Oracle Data Pump Technology – Oracle Database 10g

Introduction:

Oracle datapump technology refers to the new import and export functionality introduced in Oracle database 10g. New import/export technology is far superior then the traditional import/export tools available until Oracle database 9i. Data pump manages multiple, parallel stream of data to achieve maximum throughput.

Oracle claims that Data Pump allows you to decrease the total export time by two orders of magnitude in most data intensive export jobs. Imports are supposed to run 15-20 times faster then traditional method.

While Oracle continues to support the traditional import utility forever, the traditional export utility will get deprecated eventually.

Benefits of using Data Pump:

Following are some of the benefits of using Data Pump

Server based: Data Pump jobs are server based. Mean if you submit the job from the client and you close the client connection the job will continue to run on server.
Ability to restart data pump job: We can attach to existing job which is stalled or failed because of lack of space and start the job.
Parallel Execution capabilities: Data Pump provide PARALLEL parameter which enables you to provide number of parallel workers
Ability to attach to running job: Data Pump provide you capability to attach to running job and change parameter as required
Network mode of operation: Ability to import the database from some other database without having to create a dump file
Fine-grained data import capability: Provides finer control on which objects to import
Remapping Capabilities: Enhancement to traditional TOUSER parameter. You have the capability to remap tablespace, schemas and datafiles
Ability to estimate space requirement: You can estimate the space without even running the export job.

Data Pump Components

We have following data pump API available for use in the program

DBMS_DATAPUMP
DBMS_METADATA

DBMS_DATAPUMP is a package which has the actual data pump engine to export and import data from the database. DBMS_METADATA is used to extract and upload the metadata about data. These are the API packages and can be used directly in a program. Other then this the client binaries like expdp and impdp are also available.

DIRECTORY Object:

One of the benefit of using data pump is that the job runs on the server side unlike the traditional import/export programs. In the traditional import/export programs, Oracle used to make simple client connection to the database and extract the data. The process for import/export in the traditional method used to run on client machine. Meaning that if a job is started using the traditional export and import method, the dump file will get created at a place or machine on which you started the job.

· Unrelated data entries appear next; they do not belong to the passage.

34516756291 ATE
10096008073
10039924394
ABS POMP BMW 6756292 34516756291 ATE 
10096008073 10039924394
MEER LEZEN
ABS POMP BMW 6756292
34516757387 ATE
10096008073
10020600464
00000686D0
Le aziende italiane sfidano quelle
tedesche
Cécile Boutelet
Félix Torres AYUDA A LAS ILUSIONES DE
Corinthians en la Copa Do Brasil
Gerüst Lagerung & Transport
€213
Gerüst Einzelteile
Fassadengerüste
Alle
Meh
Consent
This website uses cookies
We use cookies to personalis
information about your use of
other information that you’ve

Data pump is different. In that the job always runs on the server where the database resides and job does not make a simple client connection and use SQL to extract the data. The mechanism for data pump is different then traditional technology. The mechanism is explained in the next section of this post. For now the important thing to understand here is that the job runs on the sever side and the dump files also gets created on the server side. So how do we know the location for this dump file. Where exactly will it get created on the server?

To answer this we have a parameter called DIRECTORY. This is a new object introduced in Oracle database 10g. Using DIRECTORY parameter we can specify the location of dump file.

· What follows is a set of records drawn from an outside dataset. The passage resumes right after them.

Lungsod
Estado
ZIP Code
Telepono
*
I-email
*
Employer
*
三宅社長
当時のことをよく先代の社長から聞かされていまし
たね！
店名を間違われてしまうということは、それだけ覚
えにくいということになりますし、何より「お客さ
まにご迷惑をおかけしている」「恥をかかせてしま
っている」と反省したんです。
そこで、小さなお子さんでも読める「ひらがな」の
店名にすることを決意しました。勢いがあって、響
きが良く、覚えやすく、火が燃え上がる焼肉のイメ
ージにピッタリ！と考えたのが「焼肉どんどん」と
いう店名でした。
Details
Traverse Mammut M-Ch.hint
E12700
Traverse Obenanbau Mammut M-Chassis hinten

Before using DIRECTORY parameter in expdp or impdp, we need to first create this object in the database. Following is the way to create directory object in database.

SQL> Create directory test_dir as ‘/u01/app/oracle/exp_dump’ ;

Here the location /u01/app/oracle/exp_dump is the location on server and must exists. test_dir is the directory object that we created in the database.

In order for the user to use a directory object, you need to grant privilege to the user on that directory.

SQL> grant read, write on directory test_dir to avdeo;

While doing the export or import there are 3 ways to provide this directory object.

1) Using DIRECTORY parameter

You can specify the DIRECTORY parameters and all the files will get created or read from the that directory. Example

$ expdp hr/hr DIRECTORY=test_dir DUMPFILE=…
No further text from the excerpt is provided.